Crypto news

17.06.2026
08:02

UC Davis Neurointerface: 1.96 million words in 19 months — a new record for everyday use

AI artificial intelligence

A research team from the University of California, Davis, has presented results that fundamentally change the understanding of the practical applicability of neural interfaces. A patient with amyotrophic lateral sclerosis (ALS) named Casey Harrell transmitted 183,060 sentences over 19 months — that's 1,960,163 words. The average speed was 56 words per minute.

The key difference of this work from previous ones is the focus on real, home use rather than laboratory experiments. Harrell used the system for over 3,800 hours, without researchers present. He communicated with family, friends, and colleagues, sent messages, participated in video calls, and continued working despite complete paralysis.

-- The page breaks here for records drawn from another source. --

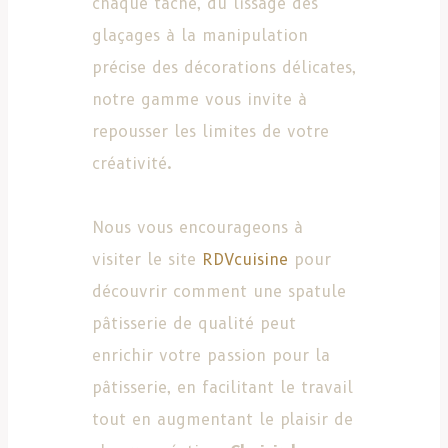
chaque tâche, du lissage des
glaçages à la manipulation
précise des décorations délicates,
notre gamme vous invite à
repousser les limites de votre
créativité.
Nous vous encourageons à
visiter le site
RDVcuisine
pour
découvrir comment une spatule
pâtisserie de qualité peut
enrichir votre passion pour la
pâtisserie, en facilitant le travail
tout en augmentant le plaisir de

Accuracy and Adaptation: From Lab to Life

According to the patient's own assessment, 92% of sentences were decoded as at least "mostly correct." Formal tests showed even more impressive figures: accuracy exceeded 99% with a vocabulary of 125,000 words, with a peak rate reaching 99.2%. After assistants were allowed to independently connect the equipment, the average interaction time increased from 3.7 to 9.5 hours per day. The system was used on 444 out of 653 days after implantation.

Technological Architecture: How It Works

In 2023, Harrell had four microelectrode arrays implanted in the left precentral gyrus — the brain area responsible for speech coordination. The system reads signals from 256 cortical electrodes when the patient attempts to speak. An algorithm converts neural activity into phoneme probabilities every 80 milliseconds, and then a language model selects the most likely sequence of words. After the phrase is completed, the text is voiced by a synthesized voice tuned to Harrell's original voice before the illness.

Notably, the system also includes a cursor decoder for computer control. Previously, it was assumed that different brain areas were needed for speech and movements, but the team proved that both modes can be implemented through signals from the speech motor cortex.

From Experiment to Tool

Previous work by the same group demonstrated high accuracy in the lab: in 2024, the system achieved 99.6% accuracy with a vocabulary of 50 words after 30 minutes of training. However, the new publication shifts the focus to long-term, everyday use. According to study co-author Sergey Stavisky, 3,800 hours of recorded brain activity represent the largest individual dataset with resolution at the level of individual neurons.

It is important to emphasize that this is still a single clinical case. The system remains experimental: it uses wired connections, requires daily setup by trained assistants, and due to its size, is only suitable for home use. It is not yet clear how scalable the results are to other patients with different types of implantation and neurological conditions.

My comment as an analyst: This breakthrough demonstrates that brain-computer interfaces are moving from the stage of laboratory curiosities into the realm of real tools for everyday life. 3,800 hours of use is not just a number; it is proof that the technology can be sustainable and useful in real-world conditions. However, investors and developers should remember: the path to mass adoption will be long, and the key challenges remain miniaturization, wireless connectivity, and adaptation to individual patient characteristics.